IIF Research Memo(6):Webソリューションが好調な一方、アクティブライフは想定を下回る
■業績動向
1. 2024年3月期第2四半期の業績概要
インターネットインフィニティー<6545>の2024年3月期第2四半期の連結業績は、売上高が前年同期比16.8%増の2,434百万円、営業利益が同71.5%増の60百万円、経常利益が同35.5%増の71百万円、親会社株主に帰属する四半期純利益が同25.4%増の33百万円となった。売上高に関しては、レコードブック事業、Webソリューション事業、在宅サービス事業の既存事業が着実に売上を伸ばしたことに加えて、2022年10月に連結子会社化した正光技建と2022年12月に合の家から事業譲受した施設介護事業がトップラインを押し上げた。主力事業の1つであるレコードブック事業に関しては、新型コロナの5類感染症への移行など外部環境が好転するなか、しっかりと売上を伸ばした。一部フランチャイズ契約におけるプラン変更等により、FC店舗の売上高が前年同期比で減少したものの、利用者数の回復等を受けて直営店売上が前年同期比で増加したことなどが、FC店舗の減収分をカバーした。一方、利益面に関しては、固定費の削減と業務効率化を目的とした本社移転に伴う費用や、M&Aをした正光技建の業績が想定を下回ったことなどが減益要因となったものの、既存事業がしっかりと利益を積み上げたことにより、連結ベースでは前年同期を上回って着地した。
セグメント別の業績は以下のとおり。
(1) ヘルスケアソリューション事業
ヘルスケアソリューション事業の売上高は前年同期比15.0%増の1,662百万円、営業利益は同0.4%減の155百万円と増収減益となった。
a) レコードブック事業
レコードブック事業の売上高は前年同期比0.5%増の925百万円、営業利益は同13.8%増の124百万円となった。一部フランチャイズ契約におけるプラン変更等によってFC店舗の売上高が前年同期比で減少したものの、利用者数増加等により、直営店の売上が前年同四半期比で増加したことなどを受け、レコードブック事業全体としては増収増益で着地した。新型コロナの5類感染症への移行、高齢者の運動習慣の重要性への理解の高まりなど外部環境が好転するなかで、直営、フランチャイズともに既存店舗の利用者数が順調に増加し、レコードブックの総利用者数は過去最高を更新した。加えて、既存のFCオーナーの増店により、稼働率が高まったことも総利用者数の増大に寄与した。既存オーナーへの増店に注力するという方針の下、稼働率が上昇していることなどを受け、セグメント営業利益率も前年同期比1.6ポイント増の13.4%に上昇している。一方、新規出店に関しては前年同期比2店舗減の累計6店舗となった。社会経済活動の正常化に伴い出店に対するニーズが旺盛なものの、物件選定に想定よりも時間がかかり、旺盛な需要に対応しきれていない状態が続いた。今後は、社内における物件開発体制を強化し、期末に向けては15店舗程度の出店を見込んでいる。
b) Webソリューション事業
Webソリューション事業の売上高は前年同期比36.9%増の141百万円、営業利益は同64.3%増の23百万円と売上と利益が揃って急伸した。収益性の高いWebソリューション事業に注力するなかで、シルバーマーケティング支援、仕事と介護の両立支援、メディカルソリューションとすべてのサービスが揃って増収増益と好調だった。
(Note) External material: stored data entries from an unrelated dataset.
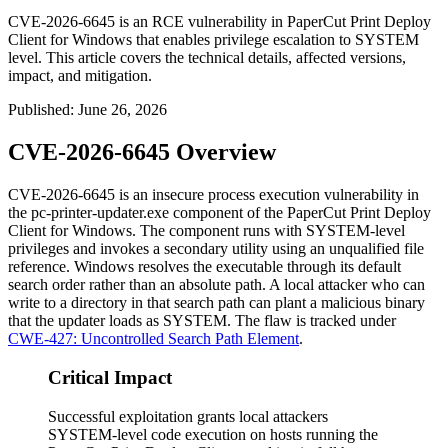
CVE-2026-6645 is an RCE vulnerability in PaperCut Print Deploy
Client for Windows that enables privilege escalation to SYSTEM
level. This article covers the technical details, affected versions,
impact, and mitigation.
Published
:
June 26, 2026
CVE-2026-6645 Overview
CVE-2026-6645 is an insecure process execution vulnerability in
the
pc-printer-updater.exe
component of the PaperCut Print Deploy
Client for Windows. The component runs with SYSTEM-level
privileges and invokes a secondary utility using an unqualified file
reference. Windows resolves the executable through its default
search order rather than an absolute path. A local attacker who can
write to a directory in that search path can plant a malicious binary
that the updater loads as SYSTEM. The flaw is tracked under
CWE-427: Uncontrolled Search Path Element
.
Critical Impact
Successful exploitation grants local attackers
SYSTEM-level code execution on hosts running the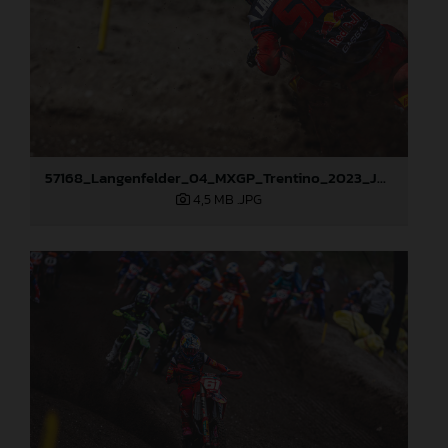
57168_Langenfelder_04_MXGP_Trentino_2023_JPA_96A6542
4,5 MB
.JPG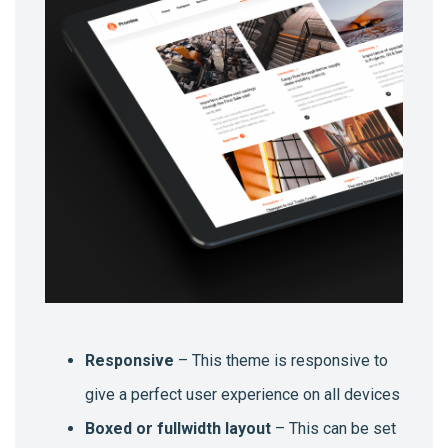
Responsive
– This theme is responsive to
give a perfect user experience on all devices
Boxed or fullwidth layout
– This can be set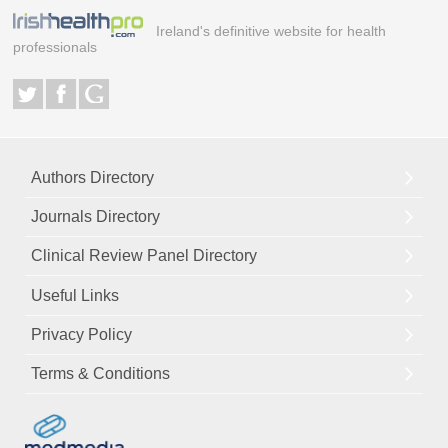
Ireland's definitive website for health
professionals
Authors Directory
Journals Directory
Clinical Review Panel Directory
Useful Links
Privacy Policy
Terms & Conditions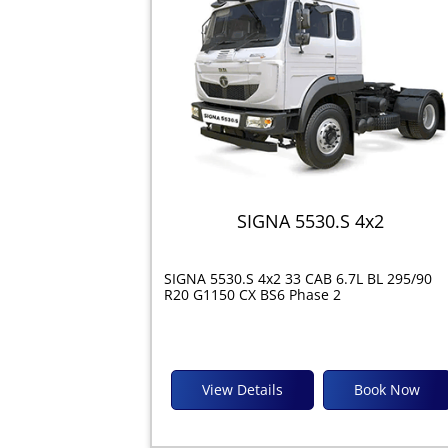
SIGNA 5530.S 4x2
SIGNA 5530.S 4x2 33 CAB 6.7L BL 295/90
R20 G1150 CX BS6 Phase 2
View Details
Book Now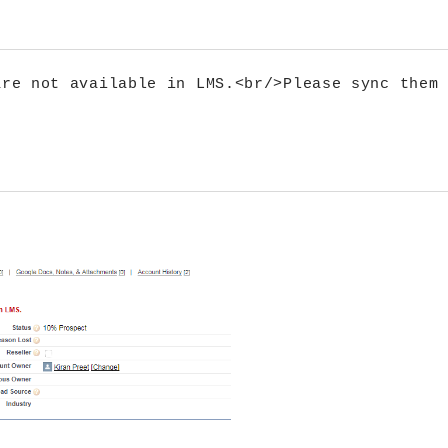
re not available in LMS.<br/>Please sync them 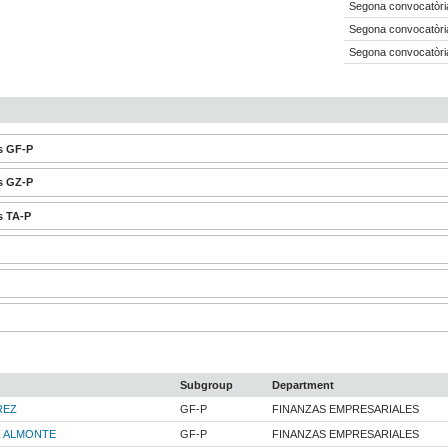
Segona convocatòria
Segona convocatòria
Segona convocatòria
s GF-P
s GZ-P
s TA-P
Subgroup
Department
REZ
GF-P
FINANZAS EMPRESARIALES
Z ALMONTE
GF-P
FINANZAS EMPRESARIALES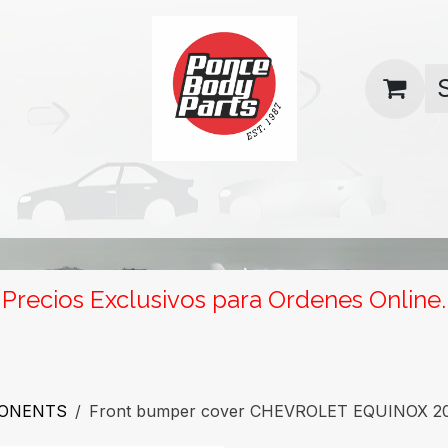
uas
Contact us
Return Policy
Precios Exclusivos para Ordenes Online.
PONENTS
Front bumper cover CHEVROLET EQUINOX 201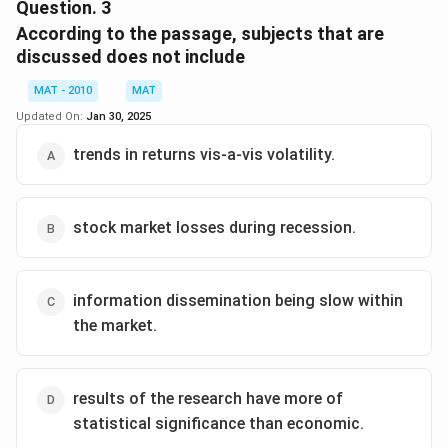
uopn past returns, can be seen in the sentence "We
Question.
3
find evidence that in the Indian market, past returns
According to the passage, subjects that are
cause trading volume, which......"
discussed does not include
The correct option is (B)
MAT - 2010
MAT
Updated On:
Jan 30, 2025
Download Solution in PDF
trends in returns vis-a-vis volatility.
stock market losses during recession.
information dissemination being slow within
the market.
results of the research have more of
statistical significance than economic.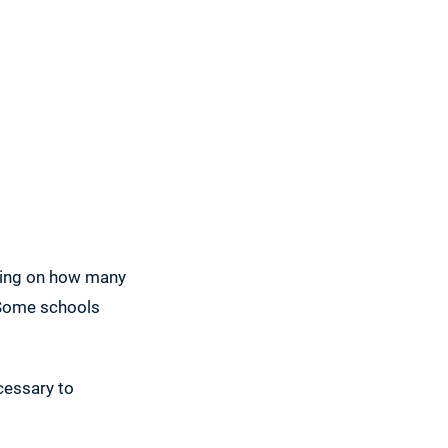
nding on how many
. Some schools
cessary to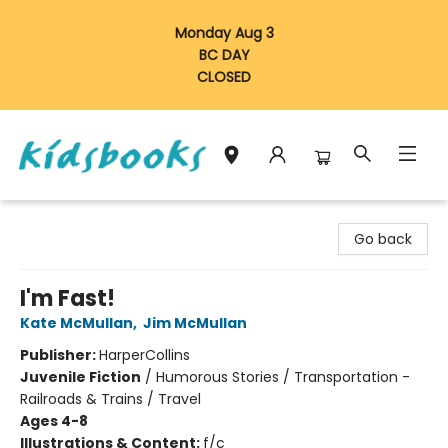
Monday Aug 3
BC DAY
CLOSED
Vancouver Kidsbooks
Go back
I'm Fast!
Kate McMullan
,
Jim McMullan
Publisher:
HarperCollins
Juvenile Fiction
/
Humorous Stories / Transportation -
Railroads & Trains / Travel
Ages 4-8
Illustrations & Content:
f/c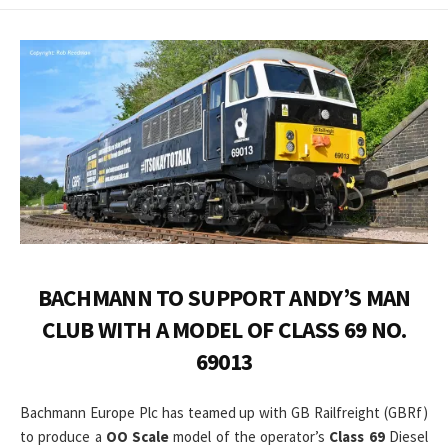
DATE
MODIFIED
DATE
BACHMANN TO SUPPORT ANDY’S MAN
CLUB WITH A MODEL OF CLASS 69 NO.
69013
Bachmann Europe Plc has teamed up with GB Railfreight (GBRf)
to produce a
OO Scale
model of the operator’s
Class 69
Diesel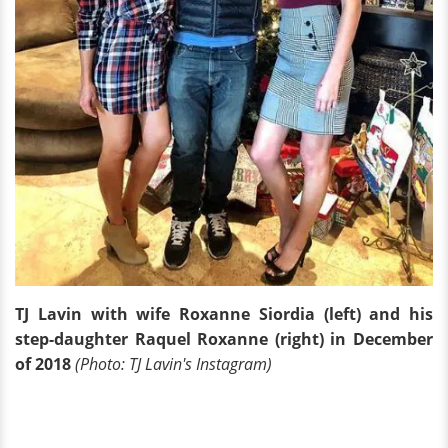
TJ Lavin with wife Roxanne Siordia (left) and his
step-daughter Raquel Roxanne (right) in December
of 2018
(Photo: TJ Lavin's Instagram)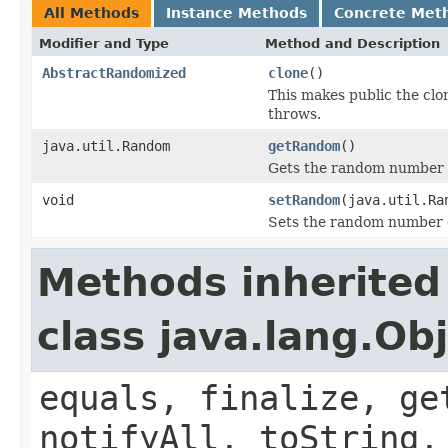
All Methods
Instance Methods
Concrete Met
Modifier and Type
Method and Description
AbstractRandomized
clone
()
This makes public the cl
throws.
java.util.Random
getRandom
()
Gets the random number g
void
setRandom
(java.util.Ra
Sets the random number g
Methods inherited
class java.lang.Ob
equals, finalize, ge
notifyAll, toString,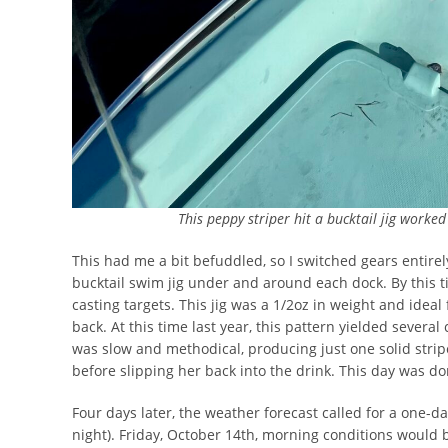
This peppy striper hit a bucktail jig worke
This had me a bit befuddled, so I switched gears entir
bucktail swim jig under and around each dock. By this t
casting targets. This jig was a 1/2oz in weight and ideal 
back. At this time last year, this pattern yielded severa
was slow and methodical, producing just one solid strip
before slipping her back into the drink. This day was do
Four days later, the weather forecast called for a one-da
night). Friday, October 14th, morning conditions would 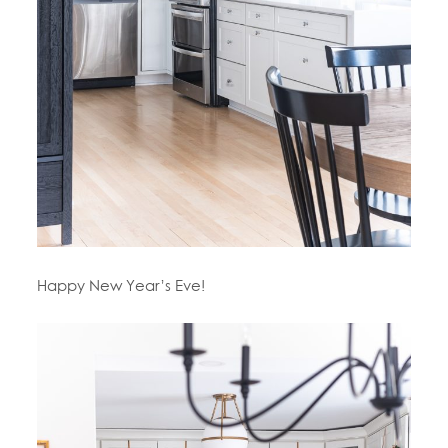
Happy New Year’s Eve!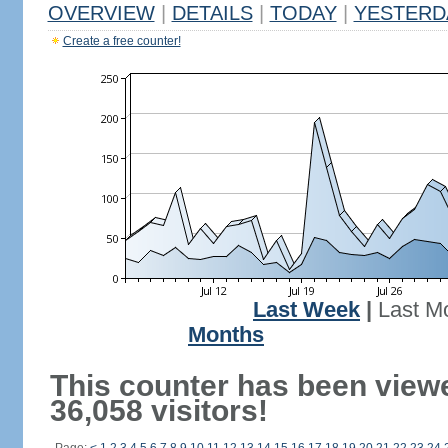
OVERVIEW
|
DETAILS
|
TODAY
|
YESTERD
Create a free counter!
Last Week
|
Last M
Months
This counter has been view
36,058 visitors!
仕事と介護の両立支援に関しては、SDGs・ESG推進といった事業環境の追い風を受け需要が旺盛ななか、大手顧客に対するクロスセルなどの営業施策を推進することにより、効率的に新規顧客を開拓していった。期中の新規サービス提供開始企業としては、日立グループ計25社、エレケア、丸三証券などが挙げられる。また、「わかるかいごBiz」の提供サービスも順調に拡充されており、2023年8月にはトリニティ・テクノロジー(株)との提携により、「わかるかいごBiz」の顧客に対して、家族信託の基礎知識や事例の紹介を行い、資産凍結に関する課題解決を支援するサービスの提供を始めた。今後も厚生労働省が介護離職を防止することを目的に、すべての企業に対して介護支援制度等の周知を義務付ける方針を決定するなど、事業環境の見通しは明るい。そうしたなかで、ラインナップの強化を継続することにより、導入顧客が拡大していくと弊社は見ている。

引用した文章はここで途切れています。